If any single person were to receive the highest portion of praise for Toronto’s achievements, the uninitiated may not even include Nurse in the conversation. It might be team president Masai Ujiri, who has chosen this combination of players to fill out Toronto’s roster. It could be Kyle Lowry, who has led the team to the playoffs for an eternity, and is one of the best and most underrated players of his generation. He defines the Raptors in a way that a coach never can.
“I say this a lot, his compete level, I’ve never coached or seen anybody play as hard as this guy does in basketball, it’s the ultimate compliment,” said Nurse of Lowry after the Raptors set a franchise record in a 46-point win over the Indiana Pacers. “And it rubs off on the other guys, and not only does he do it that way, he plays it smart, he knows the coverages, he knows the opponents, he studies film, he gives his body up, right? All those things kind of transfer to the other guys… [That’s] leadership, right?”
Nurse’s name belongs with Ujiri and Lowry. Nurse recognizes the importance of Lowry, and that too is one of his greatest strengths as a coach. It’s almost a truism to say that a player deserves more credit than a coach; the player is actually on the floor hitting jumpers and taking charges, while Nurse only steps on the court to yell, red-faced, at officials. Toronto’s success belongs to a variety of members of the organization. But as much as a coach can impact his team’s play, Nurse has done it. He is crucial on the court and off of it. His players trust him, and he trusts his players. Empowerment and support, creativity and structure, success and development: Nurse has toed every line as a coach this year, traversing multiple tight-ropes with aplomb while guiding his team.

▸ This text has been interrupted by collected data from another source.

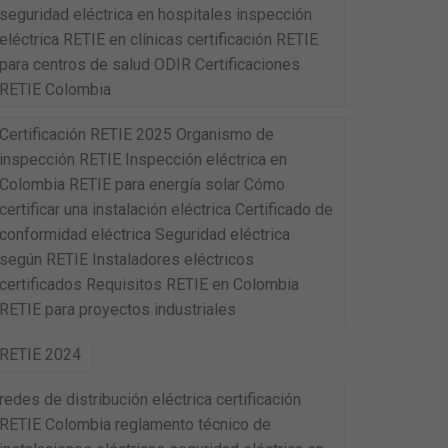
seguridad eléctrica en hospitales inspección
eléctrica RETIE en clínicas certificación RETIE
para centros de salud ODIR Certificaciones
RETIE Colombia
Certificación RETIE 2025 Organismo de
inspección RETIE Inspección eléctrica en
Colombia RETIE para energía solar Cómo
certificar una instalación eléctrica Certificado de
conformidad eléctrica Seguridad eléctrica
según RETIE Instaladores eléctricos
certificados Requisitos RETIE en Colombia
RETIE para proyectos industriales
RETIE 2024
redes de distribución eléctrica certificación
RETIE Colombia reglamento técnico de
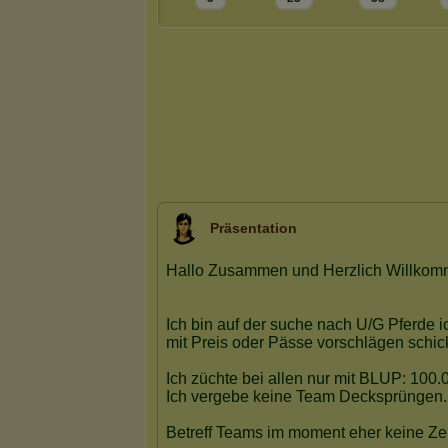
Präsentation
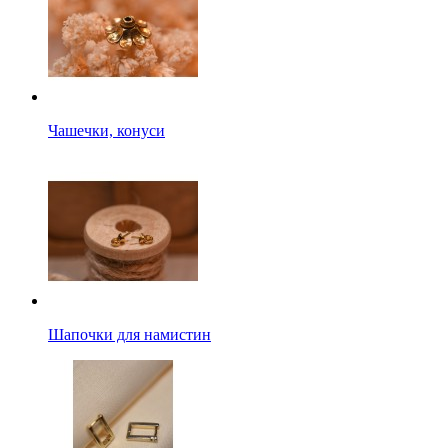
Чашечки, конуси
Шапочки для намистин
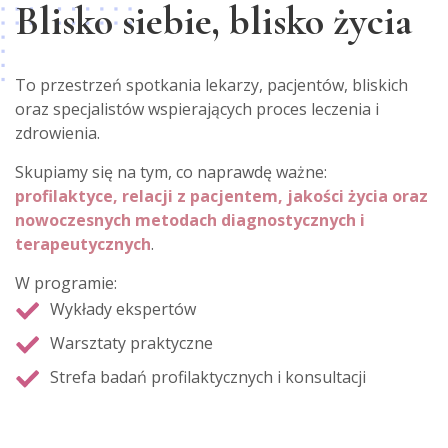
Blisko siebie, blisko życia
To przestrzeń spotkania lekarzy, pacjentów, bliskich
oraz specjalistów wspierających proces leczenia i
zdrowienia.
Skupiamy się na tym, co naprawdę ważne:
profilaktyce, relacji z pacjentem, jakości życia oraz
nowoczesnych metodach diagnostycznych i
terapeutycznych
.
W programie:
Wykłady ekspertów
Warsztaty praktyczne
Strefa badań profilaktycznych i konsultacji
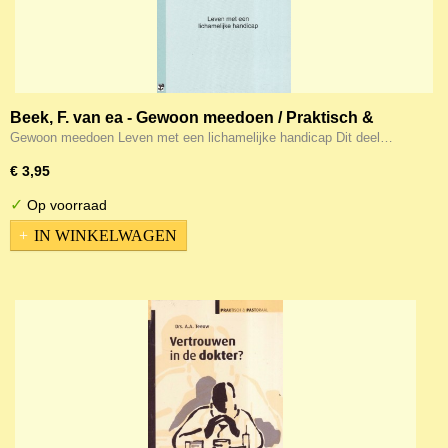
Beek, F. van ea - Gewoon meedoen / Praktisch &
pastoraal - Leven met een lichamelijke handicap
Gewoon meedoen Leven met een lichamelijke handicap Dit deel…
€ 3,95
✓
Op voorraad
IN WINKELWAGEN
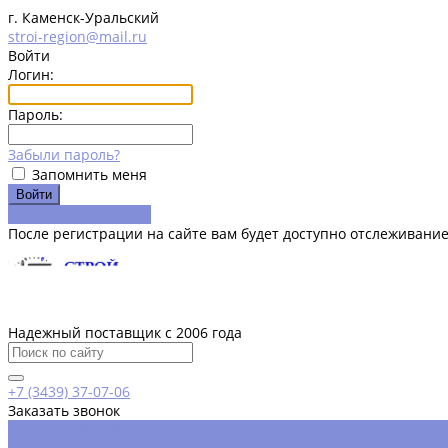
г. Каменск-Уральский
stroi-region@mail.ru
Войти
Логин:
Пароль:
Забыли пароль?
Запомнить меня
Зарегистрироваться
После регистрации на сайте вам будет доступно отслеживание
Надежный поставщик с 2006 года
+7 (3439) 37-07-06
Заказать звонок
Каталог товаров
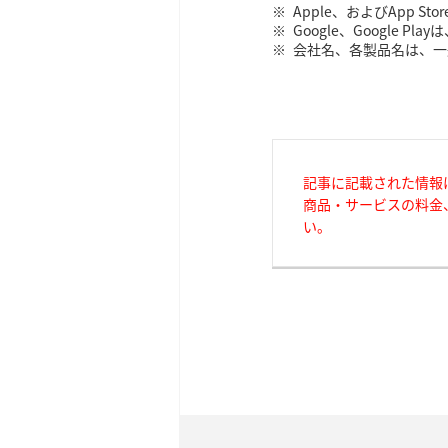
Apple、およびApp Sto
Google、Google Pla
会社名、各製品名は、一
記事に記載された情報
商品・サービスの料金
い。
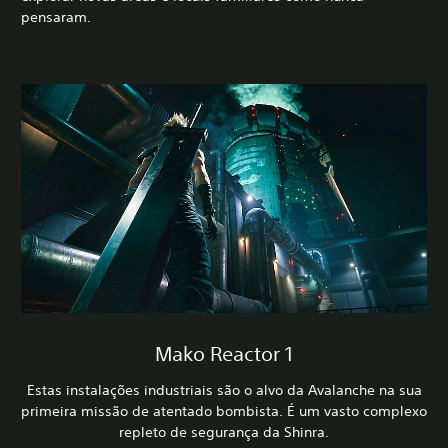
pensaram.
Mako Reactor 1
Estas instalações industriais são o alvo da Avalanche na sua
primeira missão de atentado bombista. É um vasto complexo
repleto de segurança da Shinra.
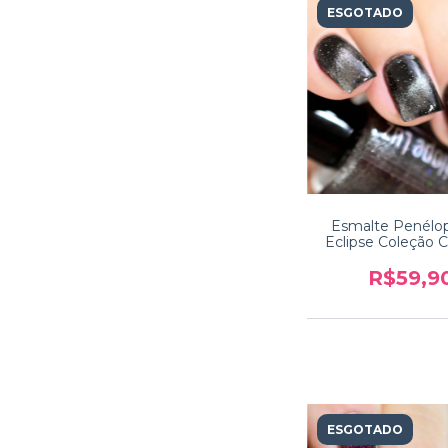
ESGOTADO
Esmalte Penélo
Eclipse Coleção C
R$59,9
ESGOTADO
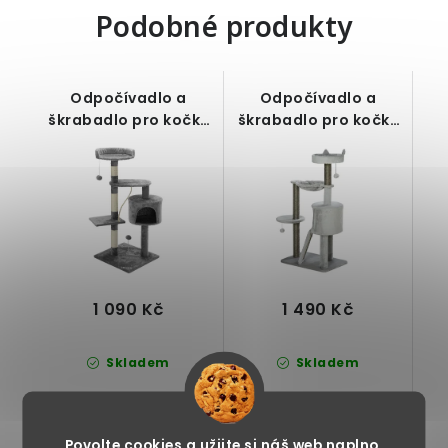
Podobné produkty
Odpočívadlo a
Odpočívadlo a
škrabadlo pro kočky
škrabadlo pro kočky
se 3 vyhlídkami,
s jeskyní a
jeskyní, míčky a
vyhlídkami, světle
lanem, šedé, výška
šedé, výška 113 cm
112 cm
1 090 Kč
1 490 Kč
Skladem
Skladem
Povolte cookies a užijte si náš web naplno.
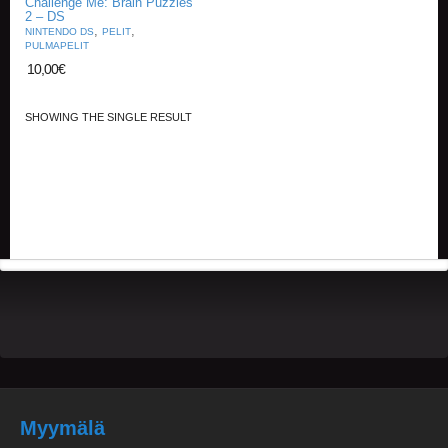
Challenge Me: Brain Puzzles
2 – DS
,
,
NINTENDO DS
PELIT
E
PULMAPELIT
L
10,00
€
O
K
U
SHOWING THE SINGLE RESULT
V
A
T
K
I
R
J
A
T
/
S
A
R
J
A
K
Myymälä
U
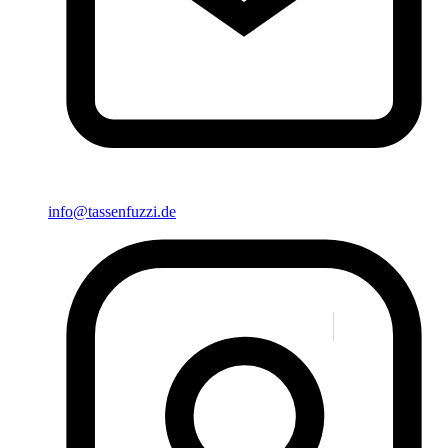
info@tassenfuzzi.de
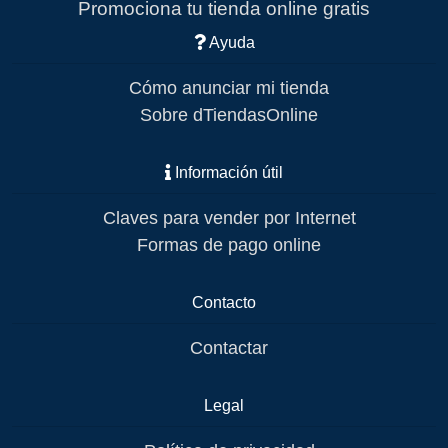
Promociona tu tienda online gratis
Ayuda
Cómo anunciar mi tienda
Sobre dTiendasOnline
Información útil
Claves para vender por Internet
Formas de pago online
Contacto
Contactar
Legal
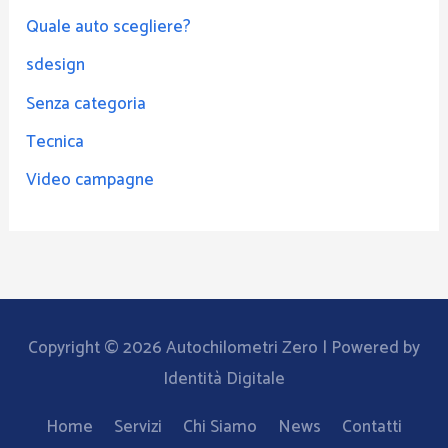
Quale auto scegliere?
sdesign
Senza categoria
Tecnica
Video campagne
Copyright © 2026
Autochilometri Zero
| Powered by
Identità Digitale
Home
Servizi
Chi Siamo
News
Contatti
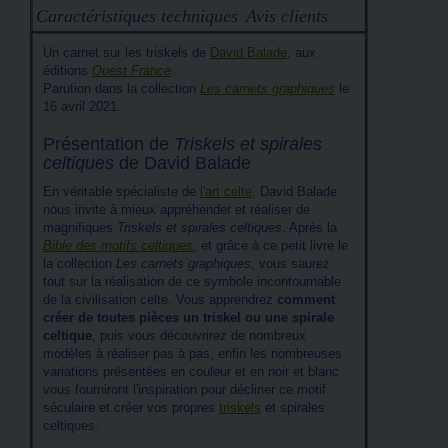
Caractéristiques techniques
Avis clients
Un carnet sur les triskels de
David Balade
, aux
éditions
Ouest France
.
Parution dans la collection
Les carnets graphiques
le
16 avril 2021.
Présentation de
Triskels et spirales
celtiques
de David Balade
En véritable spécialiste de
l'art celte
, David Balade
nous invite à mieux appréhender et réaliser de
magnifiques
Triskels et spirales celtiques
. Après la
Bible des motifs celtiques
, et grâce à ce petit livre le
la collection
Les carnets graphiques
, vous saurez
tout sur la réalisation de ce symbole incontournable
de la civilisation celte. Vous apprendrez
comment
créer de toutes pièces un triskel ou une spirale
celtique
, puis vous découvrirez de nombreux
modèles à réaliser pas à pas, enfin les nombreuses
variations présentées en couleur et en noir et blanc
vous fourniront l'inspiration pour décliner ce motif
séculaire et créer vos propres
triskels
et spirales
celtiques.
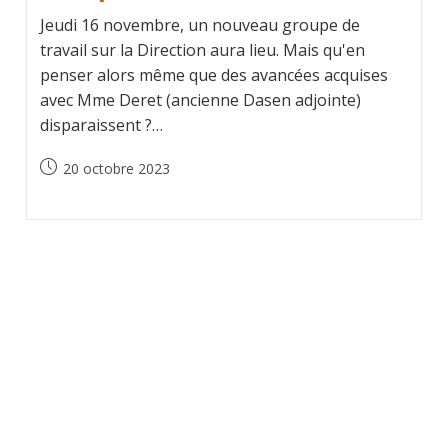
Jeudi 16 novembre, un nouveau groupe de
travail sur la Direction aura lieu. Mais qu'en
penser alors même que des avancées acquises
avec Mme Deret (ancienne Dasen adjointe)
disparaissent ?…
Publication
20 octobre 2023
publiée :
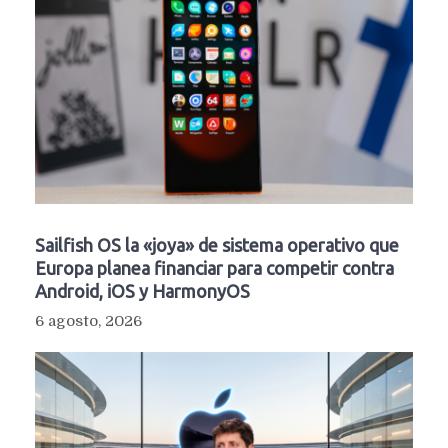
Sailfish OS la «joya» de sistema operativo que
Europa planea financiar para competir contra
Android, iOS y HarmonyOS
6 agosto, 2026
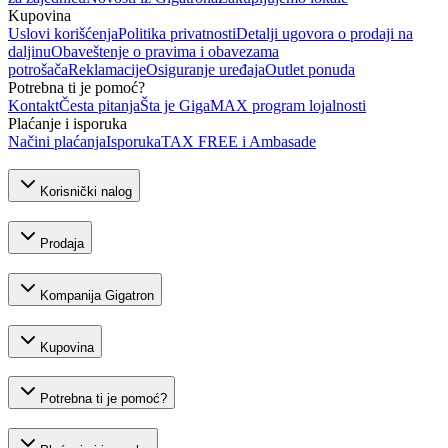
Kupovina
Uslovi korišćenja
Politika privatnosti
Detalji ugovora o prodaji na
daljinu
Obaveštenje o pravima i obavezama
potrošača
Reklamacije
Osiguranje uređaja
Outlet ponuda
Potrebna ti je pomoć?
Kontakt
Česta pitanja
Šta je GigaMAX program lojalnosti
Plaćanje i isporuka
Načini plaćanja
Isporuka
TAX FREE i Ambasade
Korisnički nalog
Prodaja
Kompanija Gigatron
Kupovina
Potrebna ti je pomoć?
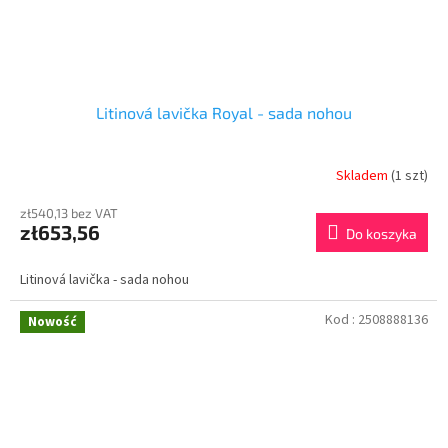
Litinová lavička Royal - sada nohou
Skladem
(1 szt)
zł540,13 bez VAT
zł653,56
Do koszyka
Litinová lavička - sada nohou
Kod :
2508888136
Nowość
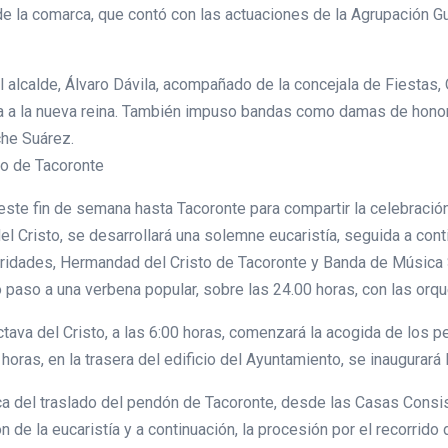
o de la comarca, que contó con las actuaciones de la Agrupación G
el alcalde, Álvaro Dávila, acompañado de la concejala de Fiestas,
va a la nueva reina. También impuso bandas como damas de honor 
che Suárez.
to de Tacoronte
este fin de semana hasta Tacoronte para compartir la celebración
del Cristo, se desarrollará una solemne eucaristía, seguida a co
oridades, Hermandad del Cristo de Tacoronte y Banda de Música S
ando paso a una verbena popular, sobre las 24.00 horas, con las or
ava del Cristo, a las 6:00 horas, comenzará la acogida de los pe
horas, en la trasera del edificio del Ayuntamiento, se inaugurará 
ica del traslado del pendón de Tacoronte, desde las Casas Consist
 de la eucaristía y a continuación, la procesión por el recorri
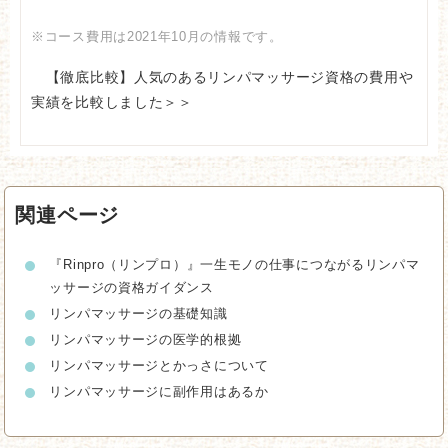
※コース費用は2021年10月の情報です。
【徹底比較】人気のあるリンパマッサージ資格の費用や
実績を比較しました＞＞
関連ページ
『Rinpro（リンプロ）』一生モノの仕事につながるリンパマ
ッサージの資格ガイダンス
リンパマッサージの基礎知識
リンパマッサージの医学的根拠
リンパマッサージとかっさについて
リンパマッサージに副作用はあるか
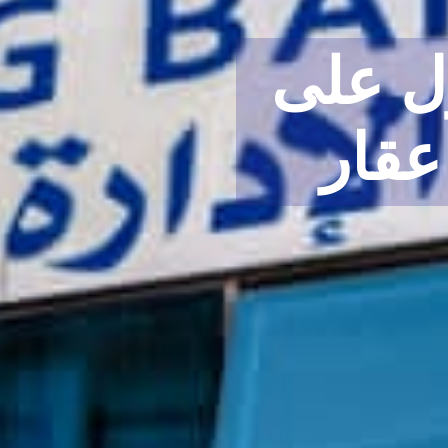
ل على
دليلك لل
قار
قرض لشرا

It’s possible that the Raptors finish second in the East and still under-perform expectations when the games matter. Because of improvements that Siakam and VanVleet, especially, have made to their offensive games, that’s unlikely. But there’s a chance that Toronto lacks a high-end half-court offensive performer needed to unlock the clamping defenses of the playoffs. That shouldn’t matter. The Coach of the Year award is meant to award regular season excellence beyond what was expected of a team. Because of Nick Nurse, the Raptors personify excellence beyond what was expected of a team.
There is more to basketball than winning in the playoffs. There are all sorts of victories to achieve, from development of youngsters, to beating rivals in the regular season, all the way to capturing the NBA Championship, and everything in between. It’s telling that the Raptors, with Nurse at the helm, have won each of those victories in turn. There’s nothing that Nurse has failed to accomplish, including boasting the highest winning percentage of all time for an NBA Head Coach. Nurse has his team competing for a championship at the end of the year while out-performing pre-season expectations more than any other team in the league. So no matter which way you cut it, the argument is almost too self-evident to bear repeating. Nick Nurse should be the NBA’s 2020 Coach of the Year.